** Opening Entries shown block **

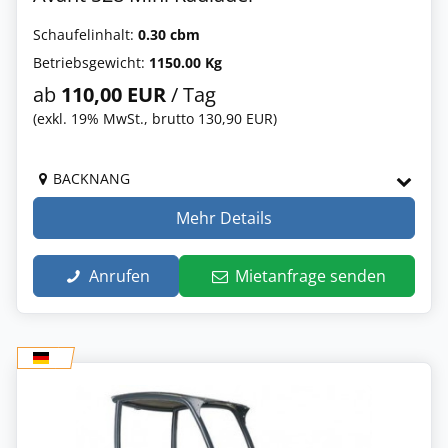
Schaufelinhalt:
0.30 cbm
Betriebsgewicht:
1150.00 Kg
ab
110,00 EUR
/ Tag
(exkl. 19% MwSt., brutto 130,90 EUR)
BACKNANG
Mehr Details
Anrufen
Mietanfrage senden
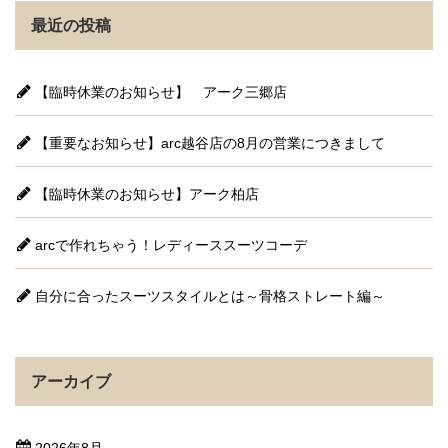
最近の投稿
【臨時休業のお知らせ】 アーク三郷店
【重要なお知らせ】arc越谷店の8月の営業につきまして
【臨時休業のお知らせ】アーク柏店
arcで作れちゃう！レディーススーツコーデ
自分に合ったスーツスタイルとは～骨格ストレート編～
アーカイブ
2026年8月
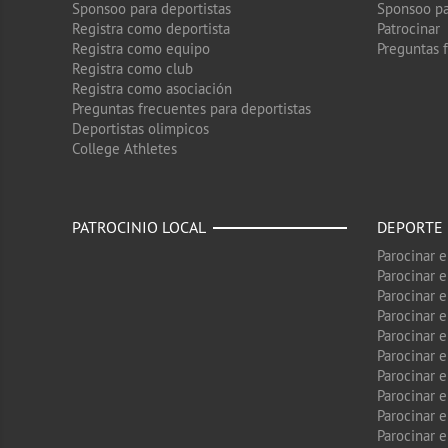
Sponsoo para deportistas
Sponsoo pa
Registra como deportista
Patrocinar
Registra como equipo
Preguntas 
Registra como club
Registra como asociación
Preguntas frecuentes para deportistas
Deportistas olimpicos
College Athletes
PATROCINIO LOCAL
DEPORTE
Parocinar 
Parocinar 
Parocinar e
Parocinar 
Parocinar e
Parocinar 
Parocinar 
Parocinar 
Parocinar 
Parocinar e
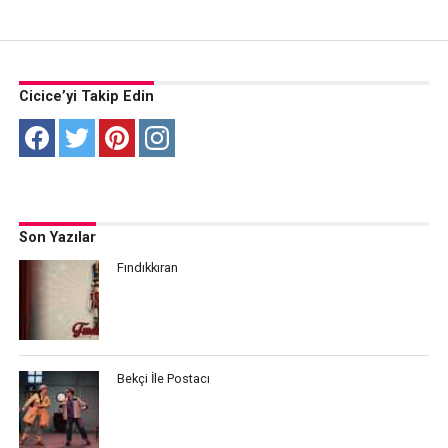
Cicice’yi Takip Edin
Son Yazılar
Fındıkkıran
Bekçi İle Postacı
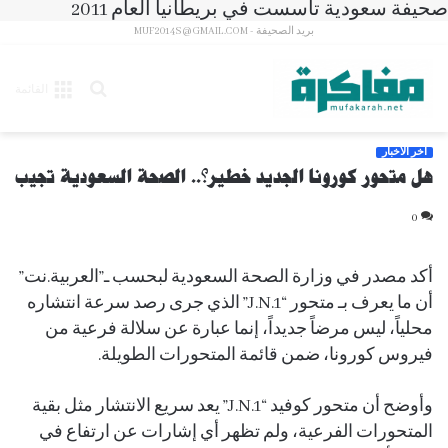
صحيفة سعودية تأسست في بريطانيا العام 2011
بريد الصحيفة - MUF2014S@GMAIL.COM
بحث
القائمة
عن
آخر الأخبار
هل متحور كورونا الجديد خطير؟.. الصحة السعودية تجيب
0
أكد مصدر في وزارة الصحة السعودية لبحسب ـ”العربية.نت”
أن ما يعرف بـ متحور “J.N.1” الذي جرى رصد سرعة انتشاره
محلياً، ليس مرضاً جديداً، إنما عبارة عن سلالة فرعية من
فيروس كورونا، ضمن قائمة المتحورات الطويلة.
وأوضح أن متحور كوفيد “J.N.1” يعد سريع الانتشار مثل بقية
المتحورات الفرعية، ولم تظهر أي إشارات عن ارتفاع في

** Closing Entries shown block **

• Exercise
Here the requirement is to restate exactly the line holding "Cicice’yi Takip Edin" and every later line through the end of the material, omitting pictures.

• Answer area
Cicice’yi Takip Edin
Son Yazılar
Fındıkkıran
Bekçi İle Postacı
صحيفة سعودية تأسست في بريطانيا العام 2011
بريد الصحيفة - MUF2014S@GMAIL.COM
بحث
القائمة
عن
آخر الأخبار
هل متحور كورونا الجديد خطير؟.. الصحة السعودية تجيب
0
أكد مصدر في وزارة الصحة السعودية لبحسب ـ”العربية.نت”
أن ما يعرف بـ متحور “J.N.1” الذي جرى رصد سرعة انتشاره
محلياً، ليس مرضاً جديداً، إنما عبارة عن سلالة فرعية من
فيروس كورونا، ضمن قائمة المتحورات الطويلة.
وأوضح أن متحور كوفيد “J.N.1” يعد سريع الانتشار مثل بقية
المتحورات الفرعية، ولم تظهر أي إشارات عن ارتفاع في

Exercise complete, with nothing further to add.